## Hsf1 binding motif

We have a table of Hsf1 ChIP-Seq peaks, including the name of the chromosome and the position of the "summit" within the peak.

In earlier classes, we learned how to read in the yeast genome sequence.

Today, we'll look up the genome sequence around each ChIP-Seq summit and write our own Fasta-format file that we can use as input to MEME, the motif search tool.

We'll use pandas quite a bit here.

We saw last time that the "peaks" file from MACS contained all the information we wanted, with nicely named columns.

We'll read in the peaks file `ChIP_1M_peaks.xls` as a pandas `DataFrame` and store it in the `peaks` variable

Use `sort_values()` to sort peaks according to their significance. Start with the most significant peak first, using the `ascending` parameter.

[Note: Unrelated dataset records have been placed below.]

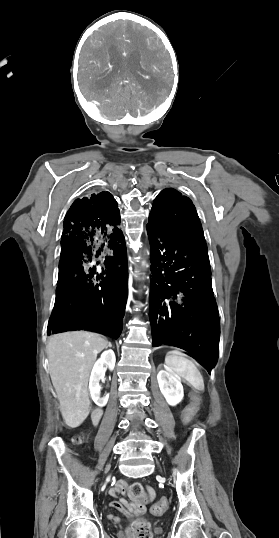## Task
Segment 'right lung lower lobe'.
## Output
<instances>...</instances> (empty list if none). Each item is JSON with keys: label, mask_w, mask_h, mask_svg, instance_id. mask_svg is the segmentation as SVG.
Instances as JSON below:
<instances>
[{"label": "right lung lower lobe", "mask_w": 279, "mask_h": 538, "mask_svg": "<svg viewBox=\"0 0 279 538\" xmlns=\"http://www.w3.org/2000/svg\"><path fill=\"white\" fill-rule=\"evenodd\" d=\"M109 192L76 199L66 213L56 299L47 334L97 330L114 338L128 296L125 237Z\"/></svg>", "instance_id": "right-lung-lower-lobe-1"}]
</instances>
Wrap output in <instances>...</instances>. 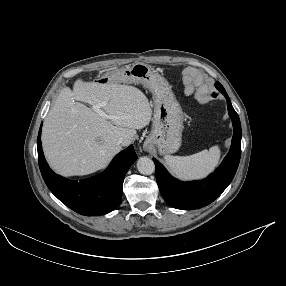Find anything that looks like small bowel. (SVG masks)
Listing matches in <instances>:
<instances>
[{
  "label": "small bowel",
  "instance_id": "1",
  "mask_svg": "<svg viewBox=\"0 0 286 286\" xmlns=\"http://www.w3.org/2000/svg\"><path fill=\"white\" fill-rule=\"evenodd\" d=\"M186 75L192 77L193 80H198L202 78V76L198 72L192 69L187 70ZM187 85L190 86V89L187 91V93H190L192 91V85L191 83H188Z\"/></svg>",
  "mask_w": 286,
  "mask_h": 286
}]
</instances>
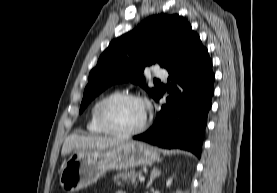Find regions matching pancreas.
<instances>
[{
	"label": "pancreas",
	"mask_w": 277,
	"mask_h": 193,
	"mask_svg": "<svg viewBox=\"0 0 277 193\" xmlns=\"http://www.w3.org/2000/svg\"><path fill=\"white\" fill-rule=\"evenodd\" d=\"M142 176V172L138 171H128V172H120L117 173L113 180L118 186H122L125 182L127 184L137 185V178Z\"/></svg>",
	"instance_id": "pancreas-1"
}]
</instances>
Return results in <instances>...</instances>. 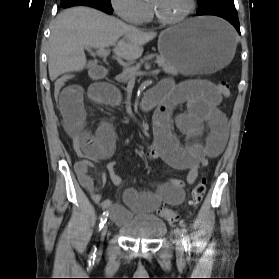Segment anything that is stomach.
I'll list each match as a JSON object with an SVG mask.
<instances>
[{"label": "stomach", "mask_w": 279, "mask_h": 279, "mask_svg": "<svg viewBox=\"0 0 279 279\" xmlns=\"http://www.w3.org/2000/svg\"><path fill=\"white\" fill-rule=\"evenodd\" d=\"M160 55L181 74H210L227 69L236 49L235 35L225 22L199 17L159 35Z\"/></svg>", "instance_id": "0dacf381"}]
</instances>
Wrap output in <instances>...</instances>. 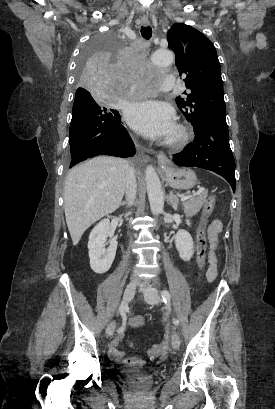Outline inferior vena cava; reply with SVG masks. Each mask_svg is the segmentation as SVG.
I'll list each match as a JSON object with an SVG mask.
<instances>
[{
	"label": "inferior vena cava",
	"instance_id": "602c4592",
	"mask_svg": "<svg viewBox=\"0 0 275 409\" xmlns=\"http://www.w3.org/2000/svg\"><path fill=\"white\" fill-rule=\"evenodd\" d=\"M136 176L134 174V168L133 166H129L127 164V170H126V196H127V205H133V200L136 196ZM134 281H138L137 277H134Z\"/></svg>",
	"mask_w": 275,
	"mask_h": 409
}]
</instances>
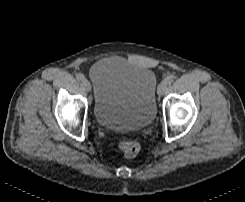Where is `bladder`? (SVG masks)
<instances>
[{
	"instance_id": "1",
	"label": "bladder",
	"mask_w": 245,
	"mask_h": 202,
	"mask_svg": "<svg viewBox=\"0 0 245 202\" xmlns=\"http://www.w3.org/2000/svg\"><path fill=\"white\" fill-rule=\"evenodd\" d=\"M93 116L106 129L130 132L147 128L157 112V78L145 66L113 59L90 70Z\"/></svg>"
}]
</instances>
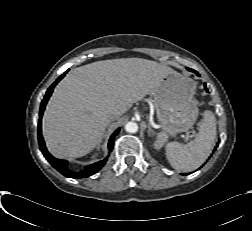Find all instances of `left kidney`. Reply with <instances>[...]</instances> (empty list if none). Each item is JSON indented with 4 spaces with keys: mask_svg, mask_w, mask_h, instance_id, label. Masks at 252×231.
<instances>
[{
    "mask_svg": "<svg viewBox=\"0 0 252 231\" xmlns=\"http://www.w3.org/2000/svg\"><path fill=\"white\" fill-rule=\"evenodd\" d=\"M164 140L163 139H158L157 141H155L154 143V148L156 150L161 149V147L163 146Z\"/></svg>",
    "mask_w": 252,
    "mask_h": 231,
    "instance_id": "obj_1",
    "label": "left kidney"
}]
</instances>
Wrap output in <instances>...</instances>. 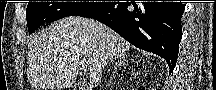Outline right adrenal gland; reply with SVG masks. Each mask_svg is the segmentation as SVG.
Segmentation results:
<instances>
[{"label": "right adrenal gland", "instance_id": "1", "mask_svg": "<svg viewBox=\"0 0 216 90\" xmlns=\"http://www.w3.org/2000/svg\"><path fill=\"white\" fill-rule=\"evenodd\" d=\"M126 62H127L126 56H122V58H119L118 62H115V64H114L115 72H113V76H112L111 80H113L114 74H116L118 66H121V64H126ZM111 80H110V82H111Z\"/></svg>", "mask_w": 216, "mask_h": 90}]
</instances>
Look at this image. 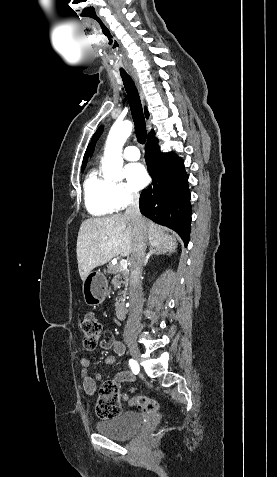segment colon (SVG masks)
<instances>
[{
  "mask_svg": "<svg viewBox=\"0 0 277 477\" xmlns=\"http://www.w3.org/2000/svg\"><path fill=\"white\" fill-rule=\"evenodd\" d=\"M80 330L83 336V346L87 350H93L102 333V325L98 318L91 314H85L80 319ZM131 402L145 413H153L158 410L156 400L147 396L135 398L122 397L119 385L114 381L105 382L100 390V398L96 404L97 414L102 418H110L122 412V402Z\"/></svg>",
  "mask_w": 277,
  "mask_h": 477,
  "instance_id": "1",
  "label": "colon"
}]
</instances>
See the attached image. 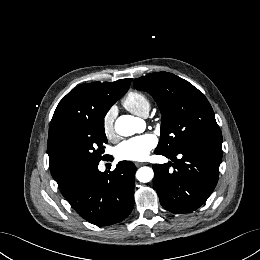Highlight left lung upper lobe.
<instances>
[{
	"instance_id": "1",
	"label": "left lung upper lobe",
	"mask_w": 260,
	"mask_h": 260,
	"mask_svg": "<svg viewBox=\"0 0 260 260\" xmlns=\"http://www.w3.org/2000/svg\"><path fill=\"white\" fill-rule=\"evenodd\" d=\"M134 86L151 94L160 108L161 137L156 152L174 153L200 143L222 144L211 105L188 81L157 72L135 79Z\"/></svg>"
}]
</instances>
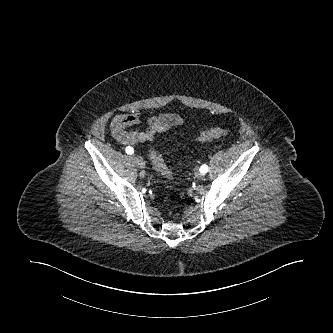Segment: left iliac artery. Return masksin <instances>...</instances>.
I'll return each mask as SVG.
<instances>
[{
	"label": "left iliac artery",
	"instance_id": "44dca946",
	"mask_svg": "<svg viewBox=\"0 0 333 333\" xmlns=\"http://www.w3.org/2000/svg\"><path fill=\"white\" fill-rule=\"evenodd\" d=\"M208 170H209V168H208V166L205 165V164L202 165V166L200 167V171H201L202 173H207Z\"/></svg>",
	"mask_w": 333,
	"mask_h": 333
}]
</instances>
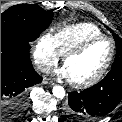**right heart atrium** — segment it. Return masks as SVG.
<instances>
[{"instance_id":"1","label":"right heart atrium","mask_w":122,"mask_h":122,"mask_svg":"<svg viewBox=\"0 0 122 122\" xmlns=\"http://www.w3.org/2000/svg\"><path fill=\"white\" fill-rule=\"evenodd\" d=\"M35 63L42 72L48 71L57 63L60 57L53 37L50 34H44L39 37L33 52Z\"/></svg>"}]
</instances>
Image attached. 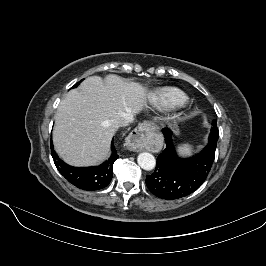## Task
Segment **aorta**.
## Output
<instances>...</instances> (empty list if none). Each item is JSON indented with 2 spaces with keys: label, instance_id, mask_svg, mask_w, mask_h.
Returning <instances> with one entry per match:
<instances>
[{
  "label": "aorta",
  "instance_id": "obj_1",
  "mask_svg": "<svg viewBox=\"0 0 266 266\" xmlns=\"http://www.w3.org/2000/svg\"><path fill=\"white\" fill-rule=\"evenodd\" d=\"M137 162L142 169L147 171L154 169L156 165L155 157L148 152L140 153Z\"/></svg>",
  "mask_w": 266,
  "mask_h": 266
}]
</instances>
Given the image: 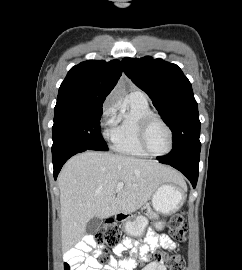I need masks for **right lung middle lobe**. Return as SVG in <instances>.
I'll return each instance as SVG.
<instances>
[{
  "mask_svg": "<svg viewBox=\"0 0 242 270\" xmlns=\"http://www.w3.org/2000/svg\"><path fill=\"white\" fill-rule=\"evenodd\" d=\"M102 105L63 106L54 109L52 156L81 149L107 151L100 132Z\"/></svg>",
  "mask_w": 242,
  "mask_h": 270,
  "instance_id": "obj_1",
  "label": "right lung middle lobe"
}]
</instances>
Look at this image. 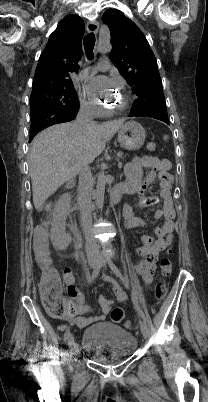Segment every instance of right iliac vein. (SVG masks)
Masks as SVG:
<instances>
[{"instance_id":"63e3f726","label":"right iliac vein","mask_w":208,"mask_h":402,"mask_svg":"<svg viewBox=\"0 0 208 402\" xmlns=\"http://www.w3.org/2000/svg\"><path fill=\"white\" fill-rule=\"evenodd\" d=\"M97 262H98V259L96 257L88 258V264H89L90 268H95ZM68 346L70 348V350H69L70 356L72 357L74 355L75 349H76L73 335H70V337H69Z\"/></svg>"}]
</instances>
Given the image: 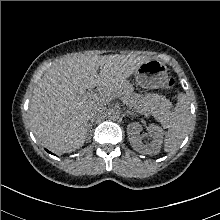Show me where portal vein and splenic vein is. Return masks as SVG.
Listing matches in <instances>:
<instances>
[{
    "label": "portal vein and splenic vein",
    "instance_id": "obj_1",
    "mask_svg": "<svg viewBox=\"0 0 220 220\" xmlns=\"http://www.w3.org/2000/svg\"><path fill=\"white\" fill-rule=\"evenodd\" d=\"M98 94L94 93V92H89L86 94V97L88 98H94V97H97Z\"/></svg>",
    "mask_w": 220,
    "mask_h": 220
}]
</instances>
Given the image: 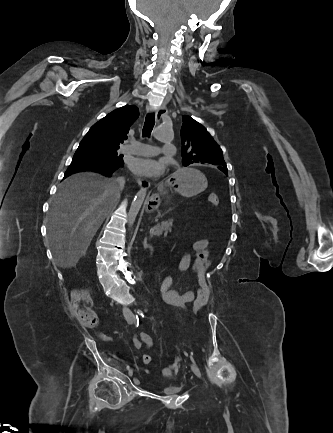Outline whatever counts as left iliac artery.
Listing matches in <instances>:
<instances>
[{"instance_id":"left-iliac-artery-1","label":"left iliac artery","mask_w":333,"mask_h":433,"mask_svg":"<svg viewBox=\"0 0 333 433\" xmlns=\"http://www.w3.org/2000/svg\"><path fill=\"white\" fill-rule=\"evenodd\" d=\"M138 313L144 318V315L142 314V312L141 311H138ZM186 355H187V353H185ZM190 359H191V361L193 362V363H195V361H194V359H193V357L192 356H190Z\"/></svg>"}]
</instances>
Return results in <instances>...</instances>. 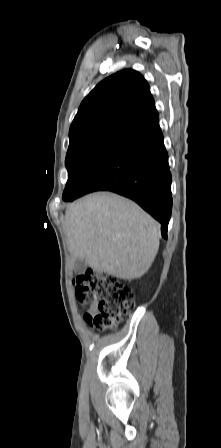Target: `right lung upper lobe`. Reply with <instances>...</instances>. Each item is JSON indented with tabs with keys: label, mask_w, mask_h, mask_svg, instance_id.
<instances>
[{
	"label": "right lung upper lobe",
	"mask_w": 221,
	"mask_h": 448,
	"mask_svg": "<svg viewBox=\"0 0 221 448\" xmlns=\"http://www.w3.org/2000/svg\"><path fill=\"white\" fill-rule=\"evenodd\" d=\"M158 116L150 88L135 70L101 81L82 101L69 130V150L96 142H118Z\"/></svg>",
	"instance_id": "right-lung-upper-lobe-1"
}]
</instances>
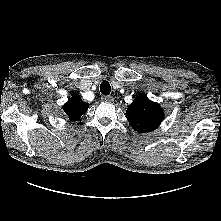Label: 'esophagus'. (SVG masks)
Returning <instances> with one entry per match:
<instances>
[{"label": "esophagus", "mask_w": 221, "mask_h": 221, "mask_svg": "<svg viewBox=\"0 0 221 221\" xmlns=\"http://www.w3.org/2000/svg\"><path fill=\"white\" fill-rule=\"evenodd\" d=\"M101 99L105 102H113L114 100L112 96H107V95L102 96Z\"/></svg>", "instance_id": "obj_1"}]
</instances>
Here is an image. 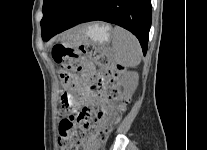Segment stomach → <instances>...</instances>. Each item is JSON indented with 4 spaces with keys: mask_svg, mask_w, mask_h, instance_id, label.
Wrapping results in <instances>:
<instances>
[{
    "mask_svg": "<svg viewBox=\"0 0 207 150\" xmlns=\"http://www.w3.org/2000/svg\"><path fill=\"white\" fill-rule=\"evenodd\" d=\"M111 26L103 22L87 24L81 29L66 34V41L70 44H79L90 40L96 44L107 43L110 39Z\"/></svg>",
    "mask_w": 207,
    "mask_h": 150,
    "instance_id": "obj_1",
    "label": "stomach"
}]
</instances>
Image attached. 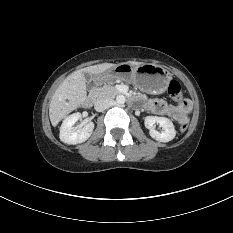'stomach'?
Returning <instances> with one entry per match:
<instances>
[{
	"mask_svg": "<svg viewBox=\"0 0 233 233\" xmlns=\"http://www.w3.org/2000/svg\"><path fill=\"white\" fill-rule=\"evenodd\" d=\"M171 79V73L156 64L143 63L134 66L129 63H121L96 74L94 83L100 85L114 80H123L134 83L145 92L161 94L165 92Z\"/></svg>",
	"mask_w": 233,
	"mask_h": 233,
	"instance_id": "stomach-1",
	"label": "stomach"
}]
</instances>
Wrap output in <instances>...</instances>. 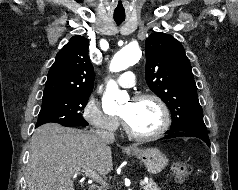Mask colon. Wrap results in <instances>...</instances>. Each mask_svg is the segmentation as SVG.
<instances>
[{
    "instance_id": "colon-1",
    "label": "colon",
    "mask_w": 238,
    "mask_h": 190,
    "mask_svg": "<svg viewBox=\"0 0 238 190\" xmlns=\"http://www.w3.org/2000/svg\"><path fill=\"white\" fill-rule=\"evenodd\" d=\"M171 171L175 180L182 182L191 174L192 168L188 163L184 161H175L171 165Z\"/></svg>"
}]
</instances>
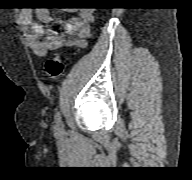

We can use the `head` function to take only the "best" peaks. We'll test our code on the best 5 peaks from the mini ChIP-Seq data set here in class today.

We will extract the DNA sequence in a somewhat arbitrary window of ~100 base pairs, 50 on each side of the actual summit.

To do this, define two new columns in the `peaks` data frame, one containing the start of the motif search region and the other containing the end of the region. We'll call these `motif_start` and `motif_end`

We want to _loop_ over each row of the `DataFrame`.

The `itertuples()` method gives us an iterator over the rows. Each row is a `namedtuple` with named fields taken from the column names in the DataFrame.

To illustrate this, loop over each peak and print the name and the location (chromosome and start to end coordinates).

To extract the sequences from these regions of the genome, we need to refer back to the yeast genome sequence.

Below, we import `SeqIO` from the `Bio` package.

I've also provided the name of the fasta file of chromosome sequences.
```
chrom_file = '/home/jovyan/shared/MCB280A_data/S288C_R64-3-1/S288C_reference_sequence_R64-3-1_20210421.fsa'
```

In [None]:
from Bio import SeqIO

chrom_file = '/home/jovyan/shared/MCB280A_data/S288C_R64-3-1/S288C_reference_sequence_R64-3-1_20210421.fsa'

As a starting point, we'll extract the sequence for one _manually defined_ genomic region.
```
motif_chr = 'chrI'
motif_start = 141723
motif_end = 141823
```

We'll loop through each chromosome, test whether its name (the `.name` field) matches our chromosome of interest, and then slice out the desired region from the sequence (in the `.seq` field).

In [None]:
motif_chr = 'chrI'
motif_start = 141723
motif_end = 141823

Next, instead of manually defining the region, we'll loop over the rows in `peaks` and use the values in the table for each sequence.

This works okay, but it's inefficient because we read the genome file once for each peak. Instead, we can read the genome just once and store the sequence in a `dict`. We'll use the chromosome names as the _key_ and the sequence as the _value_.

Build this dictionary in a variable named `genome`.

Now, we can use the `.get()` method on the `genome` dictionary to look up any chromosome sequence we want, very quickly.

Adapt the loop above for this more efficient 

Now, let's write these sequences into our own Fasta file.

We'll need to create our own `Seq` and `SeqRecord` objects. To do this, we'll need to import some more parts of biopython:
```
from Bio.Seq import Seq
from Bio.SeqRecord import SeqRecord
```

In [None]:
from Bio.Seq import Seq
from Bio.SeqRecord import SeqRecord

After doing this, we can create our own sequence object by writing `Seq(...)`

We can create our own sequence record—a sequence object, plus a _name_ in the `id` field, as well.

Finally, we can use the `SeqIO.write()` function to write a list of `SeqRecord`s into a file. This function has three parameters:
```
SeqIO.write(list-of-sequences, filename, format)
```

Now, we will construct a list called `sites` containing a `SeqRecord` for each ChIP-Seq peak. Then, we'll write the list into a file called `"Hsf1_sites.fa"`.